TRY IT: Output all the records word for word. Drop the pictures.

· · · · · · ·

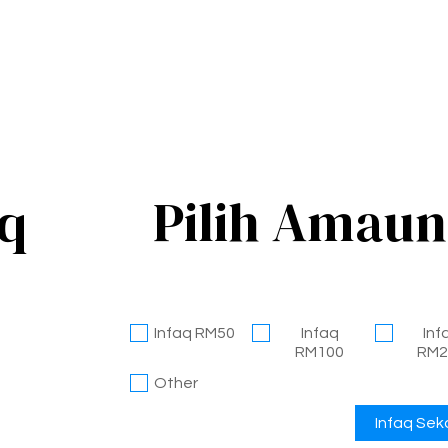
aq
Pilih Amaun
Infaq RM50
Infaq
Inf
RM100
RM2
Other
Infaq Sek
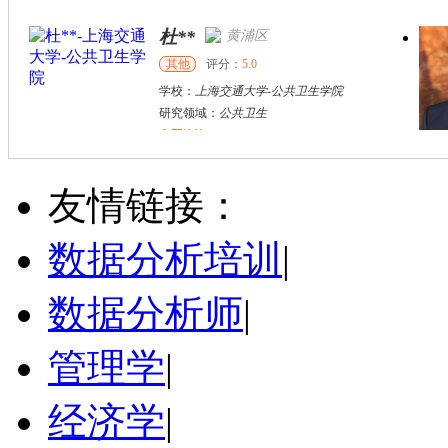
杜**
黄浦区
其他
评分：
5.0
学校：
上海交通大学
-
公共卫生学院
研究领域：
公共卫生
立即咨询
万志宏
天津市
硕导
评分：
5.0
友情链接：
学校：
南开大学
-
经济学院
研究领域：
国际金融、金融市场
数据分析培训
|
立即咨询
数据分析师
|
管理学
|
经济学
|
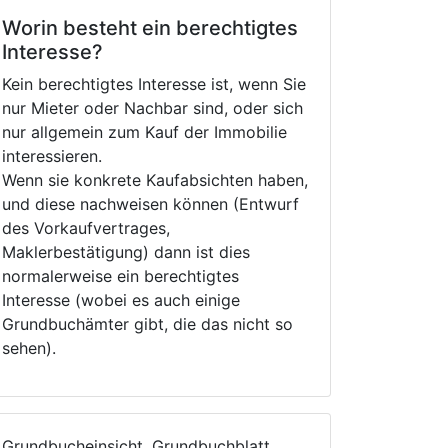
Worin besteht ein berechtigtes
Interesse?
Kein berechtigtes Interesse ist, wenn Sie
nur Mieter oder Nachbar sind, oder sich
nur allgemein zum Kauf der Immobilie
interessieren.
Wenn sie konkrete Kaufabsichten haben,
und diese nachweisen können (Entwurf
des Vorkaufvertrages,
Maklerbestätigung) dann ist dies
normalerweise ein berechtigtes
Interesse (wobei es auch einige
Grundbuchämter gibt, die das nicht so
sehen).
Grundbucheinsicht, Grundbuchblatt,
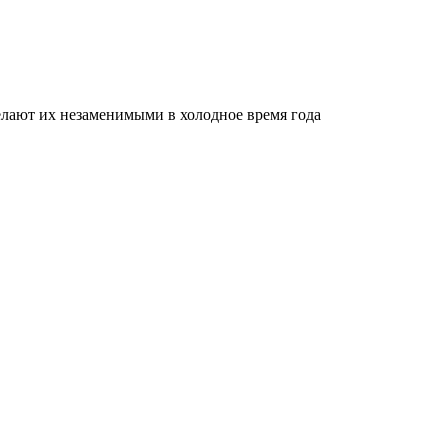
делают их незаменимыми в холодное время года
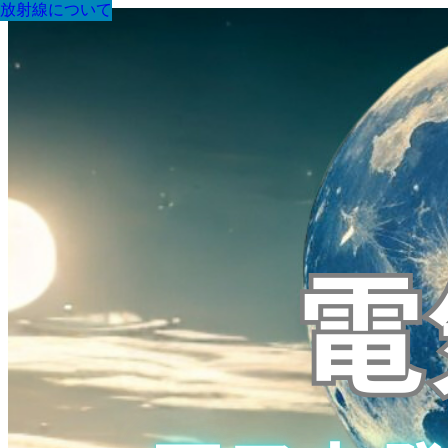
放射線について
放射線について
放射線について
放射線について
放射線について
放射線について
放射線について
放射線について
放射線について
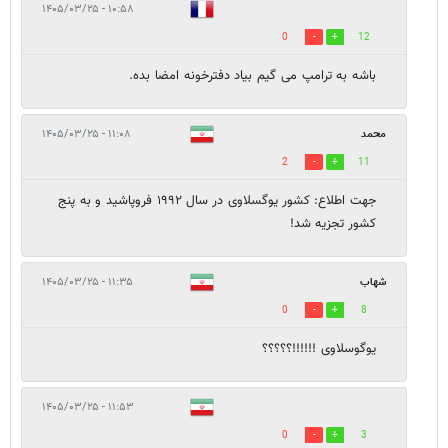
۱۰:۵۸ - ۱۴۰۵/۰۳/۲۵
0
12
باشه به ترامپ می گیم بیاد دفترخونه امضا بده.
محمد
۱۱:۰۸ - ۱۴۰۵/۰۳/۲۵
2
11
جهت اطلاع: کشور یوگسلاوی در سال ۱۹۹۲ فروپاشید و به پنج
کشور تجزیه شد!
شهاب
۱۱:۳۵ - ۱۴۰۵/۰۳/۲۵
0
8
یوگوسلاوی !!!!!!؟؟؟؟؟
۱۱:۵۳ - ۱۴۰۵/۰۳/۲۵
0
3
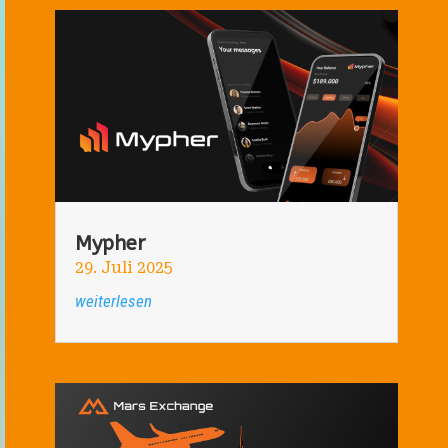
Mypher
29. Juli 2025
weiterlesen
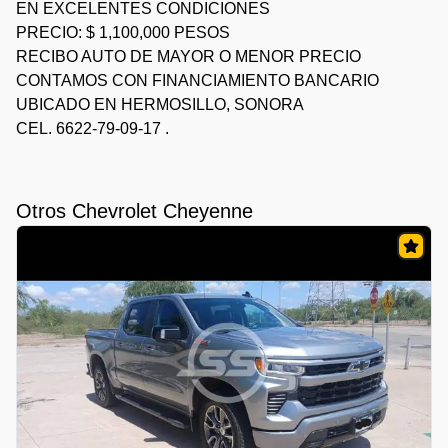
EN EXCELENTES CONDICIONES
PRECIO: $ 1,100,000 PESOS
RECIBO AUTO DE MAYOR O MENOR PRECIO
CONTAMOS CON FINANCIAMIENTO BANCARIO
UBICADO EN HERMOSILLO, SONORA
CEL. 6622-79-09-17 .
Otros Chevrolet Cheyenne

· · · · · · ·

RESULT:
aq
Pilih Amaun
Infaq RM50
Infaq
Inf
RM100
RM2
Other
Infaq Sek
杜**
黄浦区
其他
评分：
5.0
学校：
上海交通大学
-
公共卫生学院
研究领域：
公共卫生
立即咨询
万志宏
天津市
硕导
评分：
5.0
友情链接：
学校：
南开大学
-
经济学院
研究领域：
国际金融、金融市场
数据分析培训
|
立即咨询
数据分析师
|
管理学
|
经济学
|
Worin besteht ein berechtigtes
Interesse?
Kein berechtigtes Interesse ist, wenn Sie
nur Mieter oder Nachbar sind, oder sich
nur allgemein zum Kauf der Immobilie
interessieren.
Wenn sie konkrete Kaufabsichten haben,
und diese nachweisen können (Entwurf
des Vorkaufvertrages,
Maklerbestätigung) dann ist dies
normalerweise ein berechtigtes
Interesse (wobei es auch einige
Grundbuchämter gibt, die das nicht so
sehen).
Grundbucheinsicht, Grundbuchblatt,
делают их незаменимыми в холодное время года
放射線について
放射線について
放射線について
放射線について
放射線について
放射線について
放射線について
放射線について
放射線について
۱۰:۵۸ - ۱۴۰۵/۰۳/۲۵
0
12
باشه به ترامپ می گیم بیاد دفترخونه امضا بده.
محمد
۱۱:۰۸ - ۱۴۰۵/۰۳/۲۵
2
11
جهت اطلاع: کشور یوگسلاوی در سال ۱۹۹۲ فروپاشید و به پنج
کشور تجزیه شد!
شهاب
۱۱:۳۵ - ۱۴۰۵/۰۳/۲۵
0
8
یوگوسلاوی !!!!!!؟؟؟؟؟
۱۱:۵۳ - ۱۴۰۵/۰۳/۲۵
0
3
Mypher
29. Juli 2025
weiterlesen
EN EXCELENTES CONDICIONES
PRECIO: $ 1,100,000 PESOS
RECIBO AUTO DE MAYOR O MENOR PRECIO
CONTAMOS CON FINANCIAMIENTO BANCARIO
UBICADO EN HERMOSILLO, SONORA
CEL. 6622-79-09-17 .
Otros Chevrolet Cheyenne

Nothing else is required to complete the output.